Stored records:
○ ○ ○ ○

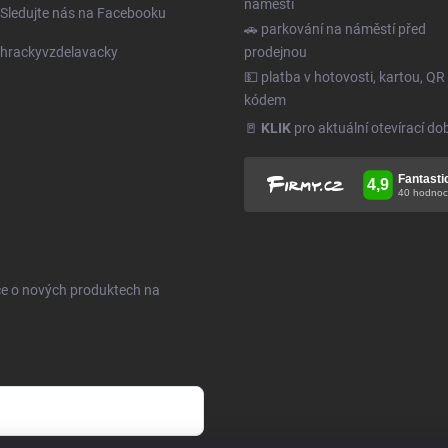
náměstí
Sledujte nás na Facebooku
🚗 parkování na náměstí před
hrackyvzdelavacky
prodejnou
💵 platba v hotovosti, kartou, QR
kódem
🚪
KLIK
pro aktuální otevírací do
ce o nových produktech na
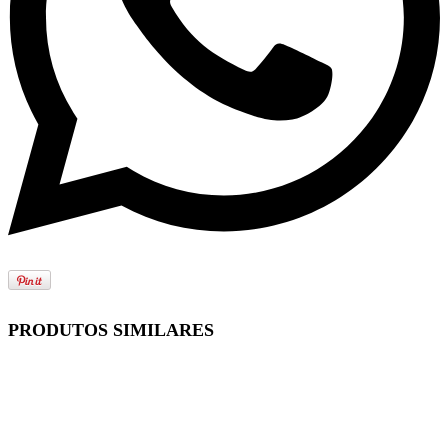
PRODUTOS SIMILARES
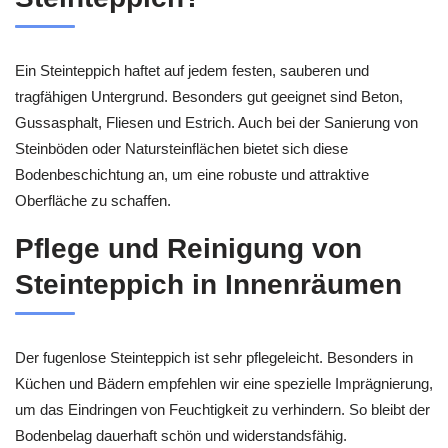
Ein Steinteppich haftet auf jedem festen, sauberen und
tragfähigen Untergrund. Besonders gut geeignet sind Beton,
Gussasphalt, Fliesen und Estrich. Auch bei der Sanierung von
Steinböden oder Natursteinflächen bietet sich diese
Bodenbeschichtung an, um eine robuste und attraktive
Oberfläche zu schaffen.
Pflege und Reinigung von
Steinteppich in Innenräumen
Der fugenlose Steinteppich ist sehr pflegeleicht. Besonders in
Küchen und Bädern empfehlen wir eine spezielle Imprägnierung,
um das Eindringen von Feuchtigkeit zu verhindern. So bleibt der
Bodenbelag dauerhaft schön und widerstandsfähig.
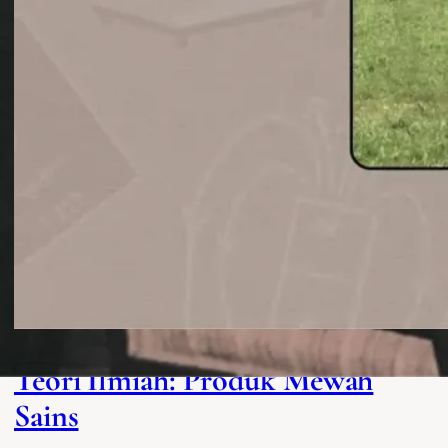
Teori Ilmiah: Produk Mewah
Sains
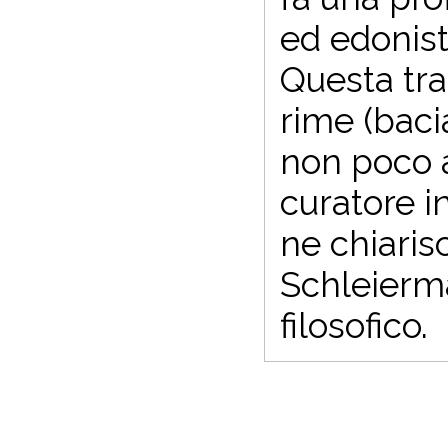
ed edonist
Questa tra
rime (baci
non poco a
curatore i
ne chiarisc
Schleiermac
filosofico.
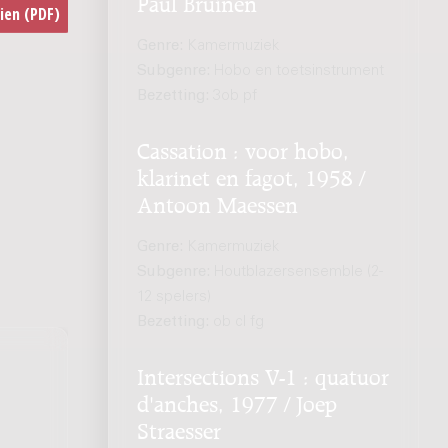
Paul Bruinen
Genre:
Kamermuziek
Subgenre:
Hobo en toetsinstrument
Bezetting:
3ob pf
Cassation : voor hobo,
klarinet en fagot, 1958 /
Antoon Maessen
Genre:
Kamermuziek
Subgenre:
Houtblazersensemble (2-
12 spelers)
Bezetting:
ob cl fg
Intersections V-1 : quatuor
d'anches, 1977 / Joep
Straesser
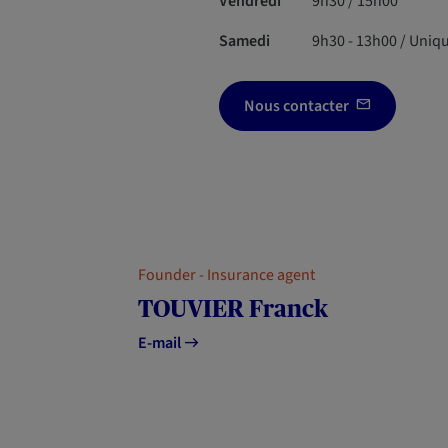
Vendredi
9h30 / 15h00
Samedi
9h30 - 13h00 / Uniq
Nous contacter
Founder - Insurance agent
TOUVIER Franck
E-mail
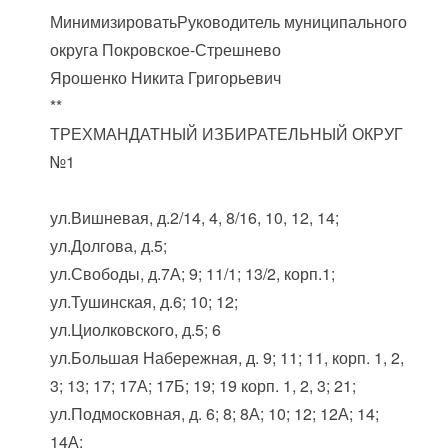
МинимизироватьРуководитель муниципального
округа Покровское-Стрешнево
Ярошенко Никита Григорьевич
**
ТРЕХМАНДАТНЫЙ ИЗБИРАТЕЛЬНЫЙ ОКРУГ
№1
ул.Вишневая, д.2/14, 4, 8/16, 10, 12, 14;
ул.Долгова, д.5;
ул.Свободы, д.7А; 9; 11/1; 13/2, корп.1;
ул.Тушинская, д.6; 10; 12;
ул.Циолковского, д.5; 6
ул.Большая Набережная, д. 9; 11; 11, корп. 1, 2,
3; 13; 17; 17А; 17Б; 19; 19 корп. 1, 2, 3; 21;
ул.Подмосковная, д. 6; 8; 8А; 10; 12; 12А; 14;
14А;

○ ○ ○ ○

Only a number is asked for here: the count of lines in the records that hold "Besonders".

#### Task result:
2